MA’dan Naci Kaya’ya konuşan Sağlık ve Sosyal Hizmet Emekçileri Sendikası (SES) Şişli Şubesi Eşbaşkanı Abuzer Aslan, eylemin sahiplenilmesi çağrısında bulundu. Tutsakların sonlandırılmasını talep ettiği tecridin, tüm topluma yayıldığına dikkat çeken Aslan, “Bugün Boğaziçi Üniversitesi’nin tecrit altında olmadığını söyleyebilir miyiz? Sağlık çalışanlarının alanlarda bir basın açıklamasına engel olanlar, kim bilir cezaevinde nasıl hak ihlallerine neden oluyorlar. Artık yaşam alanlarımızın tecrit altında” diye konuştu. 

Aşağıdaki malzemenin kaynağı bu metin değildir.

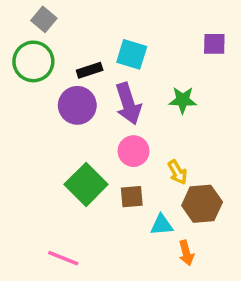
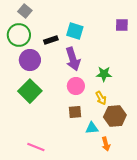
green star: (183, 100) -> (104, 74), moved
purple circle: (77, 105) -> (30, 60), moved
green square: (86, 184) -> (30, 91), moved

Aslan, “Toplumun bütün taleplerinin göz önünde barındırıldığı bir eylemdir. Sivil toplum kuruluşları olarak bizler ses çıkaramadığımız, sorumluluğumuzu yerine getiremediğimiz için cezaevindeki tutsaklar bir kez daha açlık grevine girdi. Eylem bu çerçevede sahiplenmeli” ifadelerini kullandı. 
Açlık grevinin bir kazanımla sonuçlanmasının, bütün toplumun kazanımı anlamına geleceğini vurgulayan Asan, şunları ekledi: "Toplum kendi talepleri için başlatılan bu eylemi görmezden gelemez. Duyarlı olmamız gerekiyor. Kalıcı hasarlar yaşanmadan bir an önce bir şeyler yapmalıdır. Toplumsal travmalarının yaşanmadan taleplerin karşılanması gerekiyor. Bütün kurumlara ve devlet yetkililerine duyarlılık çağrısında bulunuyorum” diye seslendi.